What’s Banksy without a little controversy? This summer, two separate unauthorized tours highlighting the work of the anonymous England-based street artist and political activist will make their way through Seattle. The first, “Banksyland,” comes to town June 3-16 at AXIS Pioneer Square on the heels of a postponed second hiatus and concerns surrounding its debut.
With over 80 works highlighting Banksy’s nearly 30-year career, “Banksyland” serves as a retrospective, featuring photographs, large-scale image installations and other examinations of Banksy’s works from around the world. alongside salvaged street art. The exhibition will also include immersive video exhibits and video installations like the one highlighting the story around the “Louise Michel”, which saw Banksy buy a former French navy boat to help African refugees cross the Mediterranean.
And thanks to a network of private collectors who have reached out, curator Elle Miller said, the exhibit’s collection also includes authenticated studio works.
“I’ve found that in general art collectors are really passionate about art and they want it to be shared,” Miller said.
Miller’s exhibit didn’t have the easiest trip to Seattle. Seattle was originally meant to be the third leg of the “Banksyland” tour, following a start in Portland and a second leg in Hawaii. Due to shipping complications, Miller said the Hawaii stop had to be pushed back.
Although the exhibit left Portland with its fair share of praise – Shannon Daehnke of Portland Monthly noted that “you’ll definitely learn something you didn’t know about Banksy before” – it was also met with skepticism. After all, it’s kind of ironic to pay around $30 or more ($59 or more for VIP access, both on banksyland.com) to see the work of an artist who tried to shred his art after it was sold. at auction in 2018. (Although perhaps no more ironic than this now partially shredded work sold 18 times as much in 2021.)
Questions around the money of it all have been heightened by a report from Oregon ArtsWatch, which insisted on some obscurity surrounding One Thousand Ways, a company Miller set up earlier this year to launch the ‘Banksyland’ show. and now comprised of four full-time employees located around the world. In an interview with the Seattle Times, Miller called “Banksyland” a passion project, having grown up without much access to the arts before moving to Los Angeles and studying art. She was inspired by the way Banksy uses fame and money to do good in the world, and sought to bring her work to cities that don’t usually have access to see Banksy’s work in person.
Originally, Miller referred to One Thousand Ways as a non-profit organization, with the aim of donating a portion of the show’s proceeds to arts organizations, including Americans for the Arts, whose logo appears on the “Banksyland” website.
“It was a sincere desire,” Miller said. “I was advised at this point to form an LLC due to the complications of running a non-profit organization.”
Although he strays from One Thousand Ways’ vision of being a non-profit organization, Miller said that at least 10% of “Banksyland” profits will be donated to arts organizations. There’s a call to action to support Americans for the Arts’ mission with an additional $5 that ticket buyers can add to their purchase. A spokesperson for Americans for the Arts said the organization had no relationship with “Banksyland”. And Miller acknowledged that she and Americans for the Arts have yet to be in touch, but she still intends to donate some to the nonprofit aimed at cultivating and advancing the arts across the country.

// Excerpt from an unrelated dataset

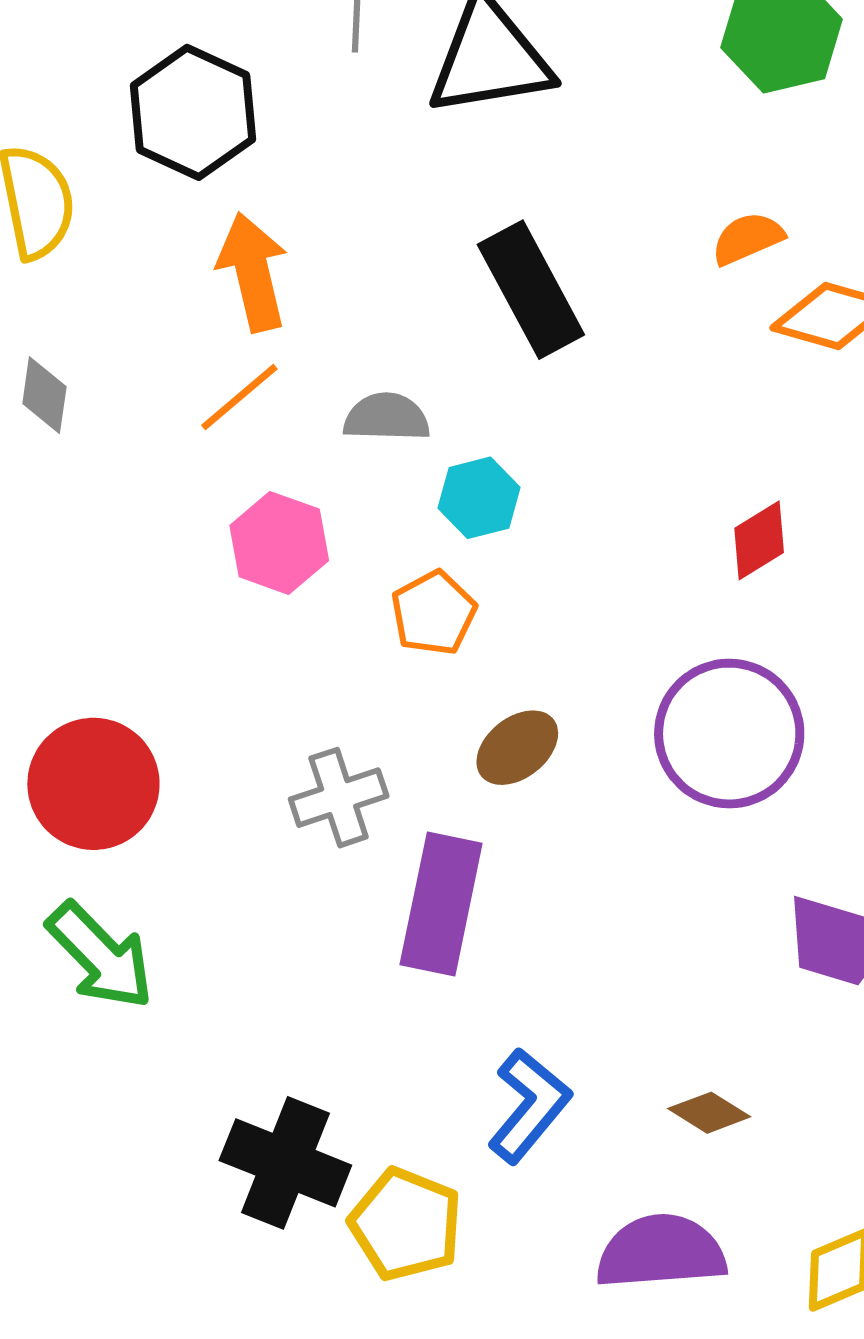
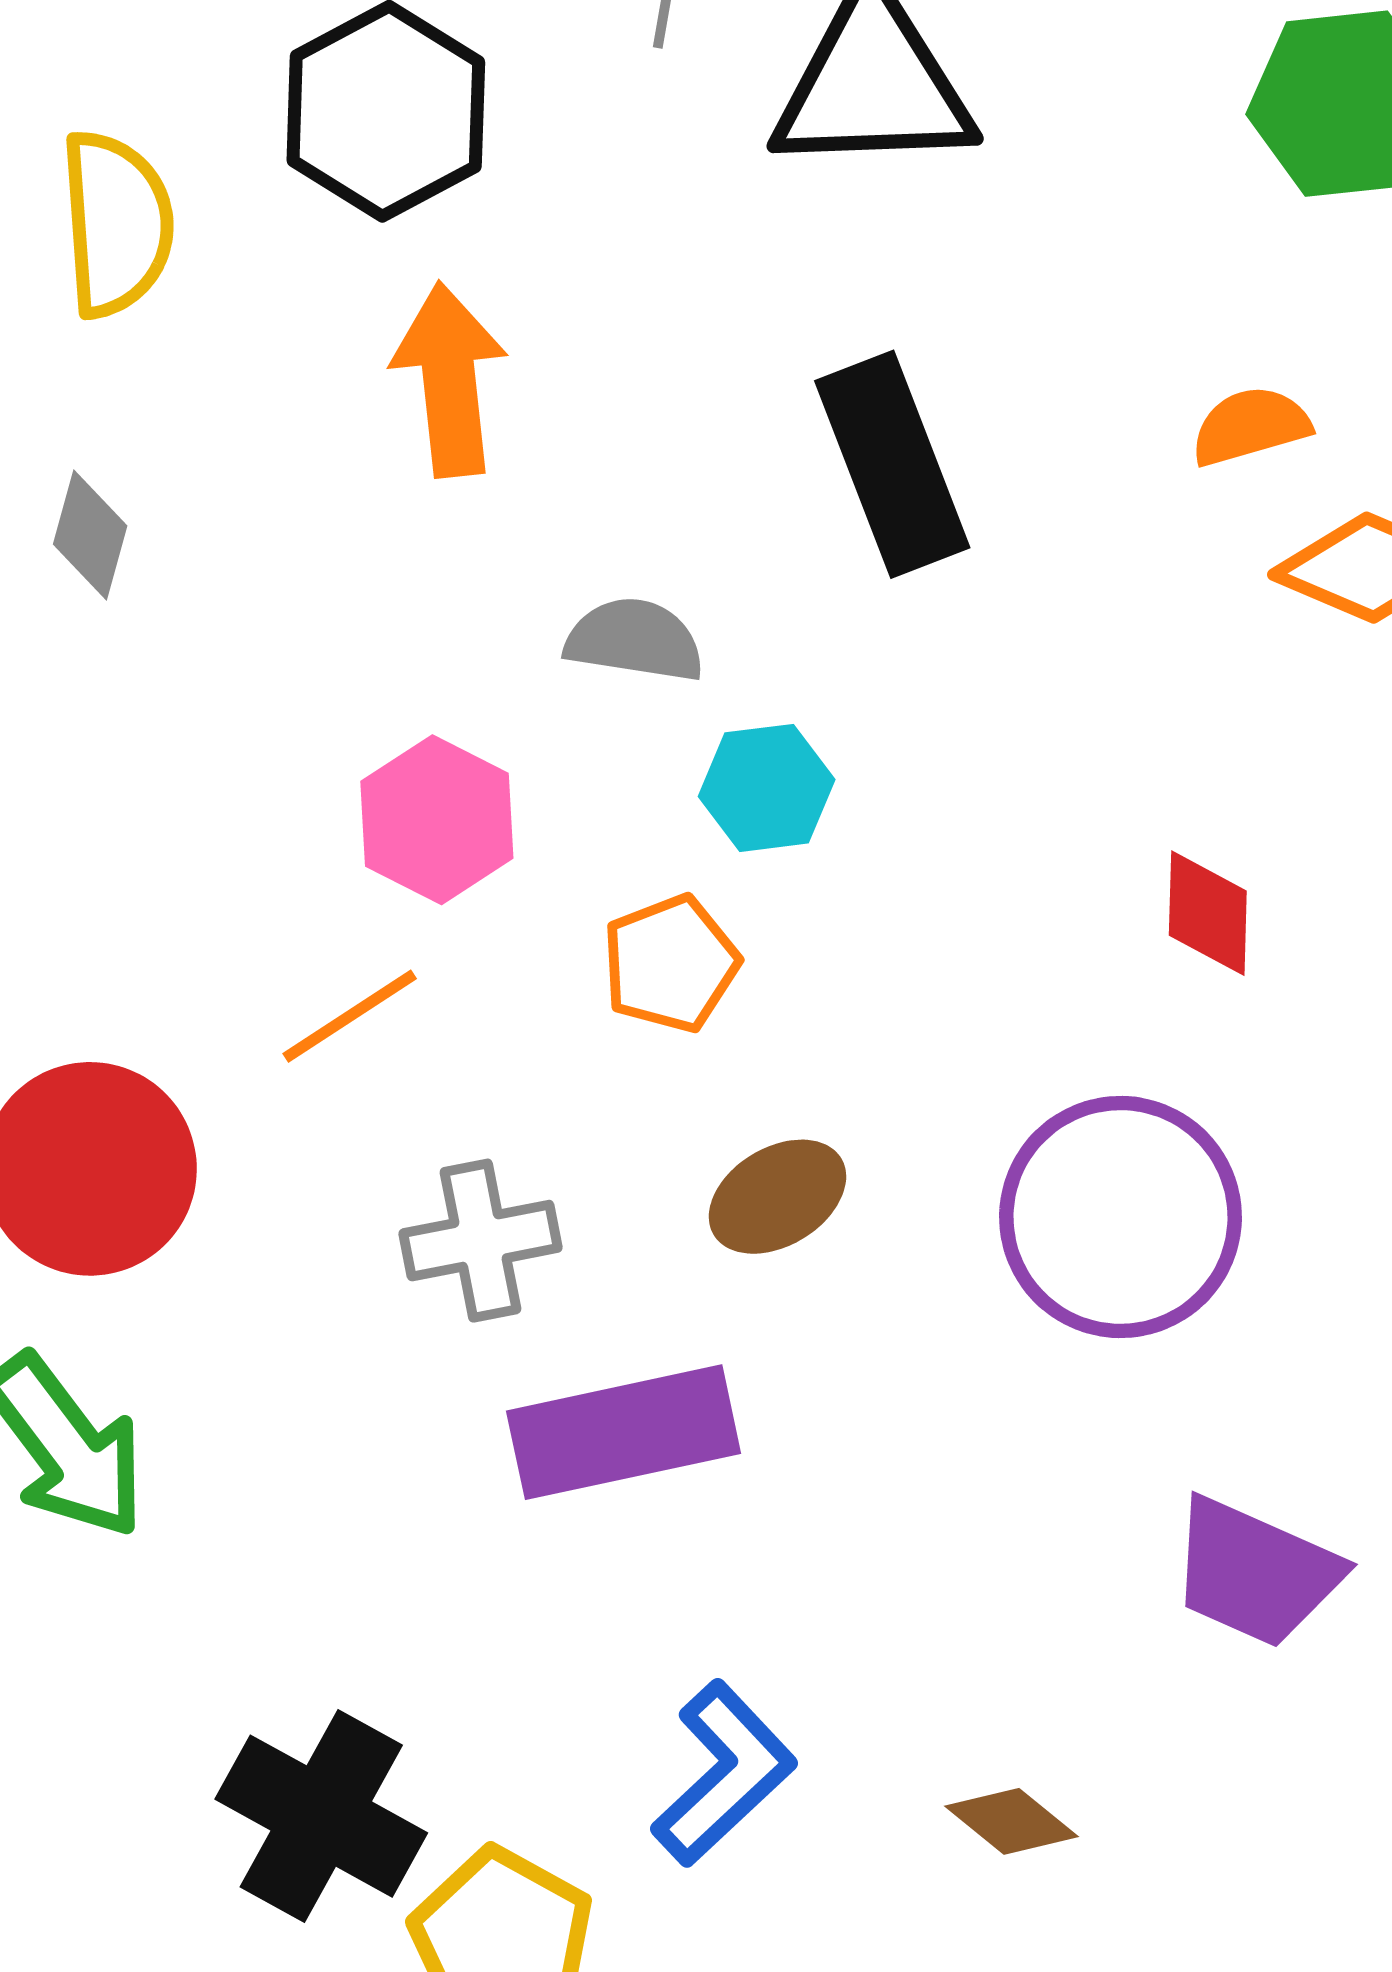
orange line: (239, 397) -> (350, 1016), moved
red diamond: (759, 540) -> (1208, 913), turned -64
purple rectangle: (441, 904) -> (624, 1432), turned 59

Miller also said a portion of ticket sales will be donated to local non-profit organizations along the tour stops. For Portland, she said, One Thousand Ways donates to the Children’s Healing Art Project, Parrott Creek and the Portland Regional Council of Arts and Culture. She said she was still investigating nonprofits in Seattle and had not yet determined which local organizations would receive donations.
Although a rocky start for One Thousand Ways and “Banksyland,” Miller said she hopes the stops in the Pacific Northwest will allow the organization to gain sea legs as the company still works to finalize the sites for the rest of his tour. In the future, Miller said she hopes One Thousand Ways will be able to produce more shows like this and continue to bring the art to people around the world.
“Seeing the art in person is such a special experience,” Miller said. “It’s like seeing your favorite artist live, like going to the theatre. There’s just something you get when you see the art in person that you don’t necessarily get when you look at it in a book or explore it on the internet.
So far, little is known about Banksy’s second exhibition coming to town. For the North American debut of “The Art of Banksy: Without Limits” in Atlanta, exhibit designer Guillermo S. Quintana told ARTS ATL that the exhibit featuring a mix of original Banksy artwork , prints, sculptures and recreations by street artists is “totally different” in every city.
“This exhibit recreates the real-life feeling of standing in front of Banksy murals on the streets of London or New York,” the designer told ARTS ATL in September.
“The Art of Banksy: Without Limits,” which has toured Europe and Australia, is set to open in July at the Federal Reserve Building at 1015 Second Ave., Seattle, with tickets set to be released Thursday at artofbanksy.com . Attempts to contact the organizers with the exhibition were unsuccessful.